We train all these neural networks simultaneously, and once the learning process is complete, we can use the RadialGAN to create an augmented data set as shown in Figure 8.

To construct our enhanced data set, we run each of the other data sets through their encoders to transfer that knowledge into the latent space. Then we extract that intelligence from the latent space using our decoder and append the transformed information to our original data set.

The result is a new, larger data set that is bolstered by information from a variety of sources, but which matches the characteristics of the domain we are working in.

The StyleGAN

The spectacular new StyleGAN combines two innovations: the Progressive GAN[11] (ProGAN) and neural style transfer.[12]

The ProGAN begins by developing a tiny image of 4x4 or 8x8 pixels until this picture is considered realistic by the ProGAN discriminator.

Once this learning is complete, the ProGAN gently adds a higher-resolution layer that also needs to be trained. This process continues until the ProGAN can create 1024x1024-pixel images with amazing realism.

The StyleGAN builds on the ProGAN by bringing in some of the most successful elements of neural style transfer. The original style transfer works by copying the neural network layer correlations of a style image onto a content image. This requires an optimization process that can take too long to be useful in many real-time applications.

Researchers repeatedly made improvements to the classic neural style transfer, and the StyleGAN uses one of the more recent style transfer methods called adaptive instance normalization (AdaIN).[13]

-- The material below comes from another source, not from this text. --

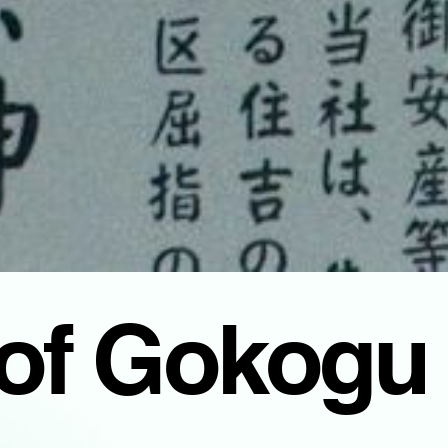
 of Gokogu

Adaptive instance normalization doesn’t involve an optimization, and it’s therefore a very fast way to transfer styles between images. It’s also very flexible in that it can transfer styles between any images, including those that neural networks have never seen before because they aren’t in any training set.

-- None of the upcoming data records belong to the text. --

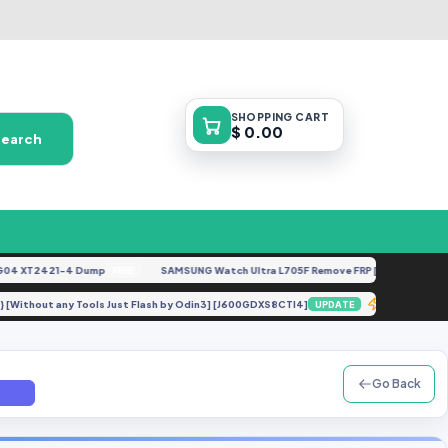
SHOPPING
CART
$ 0.00
Search
XT2421-4 Dump
SAMSUNG Watch Ultra L705F Remove FRP [By ISP].docx
FREE
FEA
ork} [Without any Tools Just Flash by Odin3] [J600GDXS8CTI4]
Realme C
UPDATE
Go Back
.com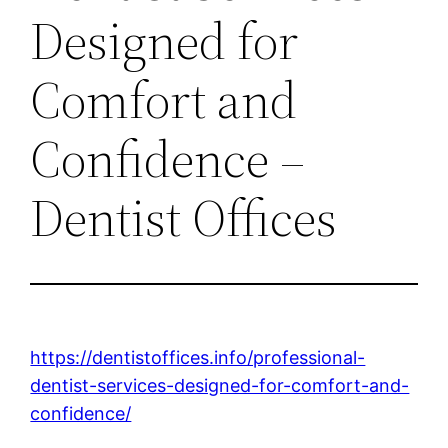
Designed for
Comfort and
Confidence –
Dentist Offices
https://dentistoffices.info/professional-
dentist-services-designed-for-comfort-and-
confidence/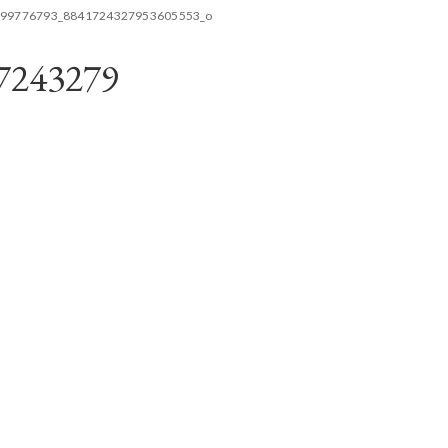
99776793_8841724327953605553_o
7243279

Applying AdaIN to a convolutional neural network layer of a content image is a simple process:

Normalize the layer by subtracting its mean and dividing by its standard deviation.
Scale this normalized layer to match the standard deviation of the style layer.
Shift the layer by adding in the average value of the style layer.

This sounds more complicated than it really is. All we’re doing is changing the mean and variance of an image’s neural network layers to match the mean and variance of a style image (i.e., the image whose style we want to emulate).

Further refinements to the StyleGAN and AdaIN could include methods like histogram matching, which would transfer more style detail but would also be very fast to calculate.

The StyleGAN is a somewhat complex architecture that incorporates many neural network tools and tricks that have been developed over the past several years. But at its core, the StyleGAN combines the highly effective ProGAN with the successes of neural style transfer to create images that are so realistic they could fundamentally change the relationship people have with the news and entertainment media.

Conclusion

The StyleGAN is a striking example of how generative adversarial networks could transform the way much of the media produces its content and alter how consumers interpret the information they see and hear. The RadialGAN, on the other hand, shows how the features and advantages of GANs can be used to bolster numerical data analysis.

These are two examples of a thriving community of hundreds of innovative GANs that can be used for just about any purpose one can imagine.

Some of the results we’re seeing from GANs look like they come from a different century, and one thing is certain: pioneering AI techniques like GANs are rapidly changing our relationship to technology, and to each other.